Source records START

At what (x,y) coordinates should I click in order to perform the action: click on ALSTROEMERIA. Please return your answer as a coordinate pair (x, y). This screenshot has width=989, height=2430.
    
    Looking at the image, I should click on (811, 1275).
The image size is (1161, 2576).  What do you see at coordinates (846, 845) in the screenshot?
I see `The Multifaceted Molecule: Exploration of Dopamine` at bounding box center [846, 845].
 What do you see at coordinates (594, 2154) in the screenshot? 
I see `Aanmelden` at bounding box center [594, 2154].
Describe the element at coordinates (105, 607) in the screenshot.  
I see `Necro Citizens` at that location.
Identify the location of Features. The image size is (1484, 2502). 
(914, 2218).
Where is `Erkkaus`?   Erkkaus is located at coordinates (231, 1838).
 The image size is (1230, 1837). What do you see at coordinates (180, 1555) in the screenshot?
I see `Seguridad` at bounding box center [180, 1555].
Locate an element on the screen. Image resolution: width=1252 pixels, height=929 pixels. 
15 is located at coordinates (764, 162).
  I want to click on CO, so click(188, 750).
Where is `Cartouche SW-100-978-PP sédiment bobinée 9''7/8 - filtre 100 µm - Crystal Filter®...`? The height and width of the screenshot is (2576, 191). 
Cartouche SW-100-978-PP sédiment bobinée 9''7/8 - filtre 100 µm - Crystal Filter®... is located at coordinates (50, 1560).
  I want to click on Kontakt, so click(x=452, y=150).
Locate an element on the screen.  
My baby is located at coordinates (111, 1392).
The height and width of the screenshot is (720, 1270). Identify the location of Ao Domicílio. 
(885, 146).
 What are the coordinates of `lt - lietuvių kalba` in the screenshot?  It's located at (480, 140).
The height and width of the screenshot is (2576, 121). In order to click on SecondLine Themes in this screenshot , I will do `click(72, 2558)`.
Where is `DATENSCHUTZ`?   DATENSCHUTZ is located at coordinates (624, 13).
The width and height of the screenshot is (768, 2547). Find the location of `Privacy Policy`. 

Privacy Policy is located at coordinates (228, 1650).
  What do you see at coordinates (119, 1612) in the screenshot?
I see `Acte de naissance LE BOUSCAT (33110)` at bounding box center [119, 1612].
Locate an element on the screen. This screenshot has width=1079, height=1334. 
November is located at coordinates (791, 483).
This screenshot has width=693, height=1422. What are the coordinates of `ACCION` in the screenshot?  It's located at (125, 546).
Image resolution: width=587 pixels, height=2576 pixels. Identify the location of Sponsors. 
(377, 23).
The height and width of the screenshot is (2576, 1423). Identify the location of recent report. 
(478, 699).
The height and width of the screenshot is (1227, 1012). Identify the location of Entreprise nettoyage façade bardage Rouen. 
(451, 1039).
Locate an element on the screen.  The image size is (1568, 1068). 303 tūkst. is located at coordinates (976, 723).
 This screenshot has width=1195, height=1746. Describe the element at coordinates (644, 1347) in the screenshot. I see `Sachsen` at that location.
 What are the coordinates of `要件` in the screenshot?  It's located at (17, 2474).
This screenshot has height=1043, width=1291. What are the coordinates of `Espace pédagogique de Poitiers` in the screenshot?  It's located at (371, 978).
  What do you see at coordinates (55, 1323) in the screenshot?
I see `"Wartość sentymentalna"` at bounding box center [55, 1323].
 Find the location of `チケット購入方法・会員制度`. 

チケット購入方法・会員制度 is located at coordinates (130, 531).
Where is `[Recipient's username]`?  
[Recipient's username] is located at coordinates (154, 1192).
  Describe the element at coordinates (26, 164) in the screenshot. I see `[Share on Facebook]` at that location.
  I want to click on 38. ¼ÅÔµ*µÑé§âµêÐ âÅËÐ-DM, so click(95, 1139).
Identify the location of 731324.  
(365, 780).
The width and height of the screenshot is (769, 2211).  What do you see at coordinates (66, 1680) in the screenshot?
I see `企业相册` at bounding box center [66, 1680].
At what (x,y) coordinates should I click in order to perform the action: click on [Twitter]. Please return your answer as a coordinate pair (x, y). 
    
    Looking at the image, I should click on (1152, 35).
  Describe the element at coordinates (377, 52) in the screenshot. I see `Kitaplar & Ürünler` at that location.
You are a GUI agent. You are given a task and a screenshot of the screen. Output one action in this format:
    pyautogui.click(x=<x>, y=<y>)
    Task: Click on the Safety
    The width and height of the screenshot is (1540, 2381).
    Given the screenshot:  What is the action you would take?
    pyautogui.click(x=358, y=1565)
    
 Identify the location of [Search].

Source records END

Return the whole listing, keeping each word as it stands.

§ **Exercise answer**
At what (x,y) coordinates should I click in order to perform the action: click on ALSTROEMERIA. Please return your answer as a coordinate pair (x, y). This screenshot has width=989, height=2430.
    
    Looking at the image, I should click on (811, 1275).
The image size is (1161, 2576).  What do you see at coordinates (846, 845) in the screenshot?
I see `The Multifaceted Molecule: Exploration of Dopamine` at bounding box center [846, 845].
 What do you see at coordinates (594, 2154) in the screenshot? 
I see `Aanmelden` at bounding box center [594, 2154].
Describe the element at coordinates (105, 607) in the screenshot.  
I see `Necro Citizens` at that location.
Identify the location of Features. The image size is (1484, 2502). 
(914, 2218).
Where is `Erkkaus`?   Erkkaus is located at coordinates (231, 1838).
 The image size is (1230, 1837). What do you see at coordinates (180, 1555) in the screenshot?
I see `Seguridad` at bounding box center [180, 1555].
Locate an element on the screen. Image resolution: width=1252 pixels, height=929 pixels. 
15 is located at coordinates (764, 162).
  I want to click on CO, so click(188, 750).
Where is `Cartouche SW-100-978-PP sédiment bobinée 9''7/8 - filtre 100 µm - Crystal Filter®...`? The height and width of the screenshot is (2576, 191). 
Cartouche SW-100-978-PP sédiment bobinée 9''7/8 - filtre 100 µm - Crystal Filter®... is located at coordinates (50, 1560).
  I want to click on Kontakt, so click(x=452, y=150).
Locate an element on the screen.  
My baby is located at coordinates (111, 1392).
The height and width of the screenshot is (720, 1270). Identify the location of Ao Domicílio. 
(885, 146).
 What are the coordinates of `lt - lietuvių kalba` in the screenshot?  It's located at (480, 140).
The height and width of the screenshot is (2576, 121). In order to click on SecondLine Themes in this screenshot , I will do `click(72, 2558)`.
Where is `DATENSCHUTZ`?   DATENSCHUTZ is located at coordinates (624, 13).
The width and height of the screenshot is (768, 2547). Find the location of `Privacy Policy`. 

Privacy Policy is located at coordinates (228, 1650).
  What do you see at coordinates (119, 1612) in the screenshot?
I see `Acte de naissance LE BOUSCAT (33110)` at bounding box center [119, 1612].
Locate an element on the screen. This screenshot has width=1079, height=1334. 
November is located at coordinates (791, 483).
This screenshot has width=693, height=1422. What are the coordinates of `ACCION` in the screenshot?  It's located at (125, 546).
Image resolution: width=587 pixels, height=2576 pixels. Identify the location of Sponsors. 
(377, 23).
The height and width of the screenshot is (2576, 1423). Identify the location of recent report. 
(478, 699).
The height and width of the screenshot is (1227, 1012). Identify the location of Entreprise nettoyage façade bardage Rouen. 
(451, 1039).
Locate an element on the screen.  The image size is (1568, 1068). 303 tūkst. is located at coordinates (976, 723).
 This screenshot has width=1195, height=1746. Describe the element at coordinates (644, 1347) in the screenshot. I see `Sachsen` at that location.
 What are the coordinates of `要件` in the screenshot?  It's located at (17, 2474).
This screenshot has height=1043, width=1291. What are the coordinates of `Espace pédagogique de Poitiers` in the screenshot?  It's located at (371, 978).
  What do you see at coordinates (55, 1323) in the screenshot?
I see `"Wartość sentymentalna"` at bounding box center [55, 1323].
 Find the location of `チケット購入方法・会員制度`. 

チケット購入方法・会員制度 is located at coordinates (130, 531).
Where is `[Recipient's username]`?  
[Recipient's username] is located at coordinates (154, 1192).
  Describe the element at coordinates (26, 164) in the screenshot. I see `[Share on Facebook]` at that location.
  I want to click on 38. ¼ÅÔµ*µÑé§âµêÐ âÅËÐ-DM, so click(95, 1139).
Identify the location of 731324.  
(365, 780).
The width and height of the screenshot is (769, 2211).  What do you see at coordinates (66, 1680) in the screenshot?
I see `企业相册` at bounding box center [66, 1680].
At what (x,y) coordinates should I click in order to perform the action: click on [Twitter]. Please return your answer as a coordinate pair (x, y). 
    
    Looking at the image, I should click on (1152, 35).
  Describe the element at coordinates (377, 52) in the screenshot. I see `Kitaplar & Ürünler` at that location.
You are a GUI agent. You are given a task and a screenshot of the screen. Output one action in this format:
    pyautogui.click(x=<x>, y=<y>)
    Task: Click on the Safety
    The width and height of the screenshot is (1540, 2381).
    Given the screenshot:  What is the action you would take?
    pyautogui.click(x=358, y=1565)
    
 Identify the location of [Search].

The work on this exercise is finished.